(Brief): Whenever a line contains the string "invicti", copy it out of the entries.

[Bounding box prediction data]
= = = =

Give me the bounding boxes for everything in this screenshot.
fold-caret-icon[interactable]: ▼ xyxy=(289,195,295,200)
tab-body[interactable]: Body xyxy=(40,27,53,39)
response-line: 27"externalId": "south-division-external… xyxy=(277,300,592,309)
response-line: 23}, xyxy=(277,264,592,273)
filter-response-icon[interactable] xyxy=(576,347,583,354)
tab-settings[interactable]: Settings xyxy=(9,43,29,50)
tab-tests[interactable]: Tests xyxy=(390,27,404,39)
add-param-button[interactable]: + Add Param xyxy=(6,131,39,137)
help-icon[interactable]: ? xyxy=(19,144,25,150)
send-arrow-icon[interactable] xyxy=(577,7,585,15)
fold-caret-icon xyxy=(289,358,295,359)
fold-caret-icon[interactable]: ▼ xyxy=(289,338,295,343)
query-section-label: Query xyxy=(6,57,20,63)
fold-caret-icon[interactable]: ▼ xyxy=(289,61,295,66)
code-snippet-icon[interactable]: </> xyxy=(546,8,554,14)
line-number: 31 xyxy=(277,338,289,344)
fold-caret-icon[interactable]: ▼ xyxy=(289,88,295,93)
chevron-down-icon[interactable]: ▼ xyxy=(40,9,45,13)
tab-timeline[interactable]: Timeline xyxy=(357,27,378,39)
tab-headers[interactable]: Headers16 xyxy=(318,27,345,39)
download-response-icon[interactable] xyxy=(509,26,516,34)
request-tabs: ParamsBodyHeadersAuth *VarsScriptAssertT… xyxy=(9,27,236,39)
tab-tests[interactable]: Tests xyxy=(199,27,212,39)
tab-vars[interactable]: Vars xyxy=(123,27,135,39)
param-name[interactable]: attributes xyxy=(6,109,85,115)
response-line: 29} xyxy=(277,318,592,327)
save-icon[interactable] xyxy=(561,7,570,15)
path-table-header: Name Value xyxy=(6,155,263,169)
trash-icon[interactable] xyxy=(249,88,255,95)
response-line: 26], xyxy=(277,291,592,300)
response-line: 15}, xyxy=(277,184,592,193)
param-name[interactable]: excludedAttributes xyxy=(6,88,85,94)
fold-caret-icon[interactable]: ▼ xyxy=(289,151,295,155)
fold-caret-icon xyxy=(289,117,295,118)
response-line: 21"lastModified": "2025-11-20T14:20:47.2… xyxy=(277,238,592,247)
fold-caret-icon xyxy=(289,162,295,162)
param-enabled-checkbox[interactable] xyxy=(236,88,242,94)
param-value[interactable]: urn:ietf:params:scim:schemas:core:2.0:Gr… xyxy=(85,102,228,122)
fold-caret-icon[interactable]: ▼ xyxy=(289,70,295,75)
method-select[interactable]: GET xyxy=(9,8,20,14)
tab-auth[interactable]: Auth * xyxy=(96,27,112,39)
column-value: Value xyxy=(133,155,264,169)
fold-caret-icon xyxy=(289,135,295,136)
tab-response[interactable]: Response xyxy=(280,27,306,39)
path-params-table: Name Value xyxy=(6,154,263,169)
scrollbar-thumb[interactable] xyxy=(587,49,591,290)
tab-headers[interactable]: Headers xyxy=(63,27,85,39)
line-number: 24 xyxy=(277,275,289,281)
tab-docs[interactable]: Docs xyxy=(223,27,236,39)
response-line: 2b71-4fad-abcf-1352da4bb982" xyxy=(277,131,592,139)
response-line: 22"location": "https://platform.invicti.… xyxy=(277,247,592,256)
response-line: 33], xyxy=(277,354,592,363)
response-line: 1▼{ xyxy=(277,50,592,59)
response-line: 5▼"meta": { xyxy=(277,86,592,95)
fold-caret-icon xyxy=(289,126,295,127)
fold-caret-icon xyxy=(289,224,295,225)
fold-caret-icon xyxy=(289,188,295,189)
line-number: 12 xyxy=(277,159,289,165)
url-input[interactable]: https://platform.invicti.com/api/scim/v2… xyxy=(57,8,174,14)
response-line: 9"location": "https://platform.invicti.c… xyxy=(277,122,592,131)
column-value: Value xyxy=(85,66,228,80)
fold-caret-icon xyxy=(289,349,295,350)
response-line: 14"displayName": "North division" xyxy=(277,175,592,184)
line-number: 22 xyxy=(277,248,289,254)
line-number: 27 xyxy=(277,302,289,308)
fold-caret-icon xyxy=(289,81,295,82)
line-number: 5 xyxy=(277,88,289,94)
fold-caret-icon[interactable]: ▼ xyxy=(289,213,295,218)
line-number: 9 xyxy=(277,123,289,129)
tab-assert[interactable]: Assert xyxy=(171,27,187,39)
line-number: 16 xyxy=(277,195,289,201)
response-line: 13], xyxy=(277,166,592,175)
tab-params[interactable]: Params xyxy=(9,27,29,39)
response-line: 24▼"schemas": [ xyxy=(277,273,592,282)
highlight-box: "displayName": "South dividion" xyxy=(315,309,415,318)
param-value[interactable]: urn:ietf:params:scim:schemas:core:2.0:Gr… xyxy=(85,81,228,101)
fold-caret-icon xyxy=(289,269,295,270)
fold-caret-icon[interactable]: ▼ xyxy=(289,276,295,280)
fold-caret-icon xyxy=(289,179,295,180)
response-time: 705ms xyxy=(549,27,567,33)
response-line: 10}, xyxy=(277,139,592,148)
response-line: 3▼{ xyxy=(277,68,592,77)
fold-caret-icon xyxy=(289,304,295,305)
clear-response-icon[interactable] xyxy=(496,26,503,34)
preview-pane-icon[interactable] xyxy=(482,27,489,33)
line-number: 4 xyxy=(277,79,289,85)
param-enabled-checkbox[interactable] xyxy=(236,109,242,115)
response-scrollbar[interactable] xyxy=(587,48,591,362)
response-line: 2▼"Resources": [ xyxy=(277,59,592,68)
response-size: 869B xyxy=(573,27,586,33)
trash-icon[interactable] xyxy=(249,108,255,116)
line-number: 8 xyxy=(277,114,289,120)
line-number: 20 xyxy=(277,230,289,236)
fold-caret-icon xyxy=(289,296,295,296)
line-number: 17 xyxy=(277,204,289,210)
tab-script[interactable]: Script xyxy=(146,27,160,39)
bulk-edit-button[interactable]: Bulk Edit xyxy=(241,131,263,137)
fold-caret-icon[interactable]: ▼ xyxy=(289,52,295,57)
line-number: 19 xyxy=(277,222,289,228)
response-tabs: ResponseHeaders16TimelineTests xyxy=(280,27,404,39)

= = = =

(Reply):
response-line: 22"location": "https://platform.invicti.… xyxy=(277,247,592,256)
url-input[interactable]: https://platform.invicti.com/api/scim/v2… xyxy=(57,8,174,14)
response-line: 9"location": "https://platform.invicti.c… xyxy=(277,122,592,131)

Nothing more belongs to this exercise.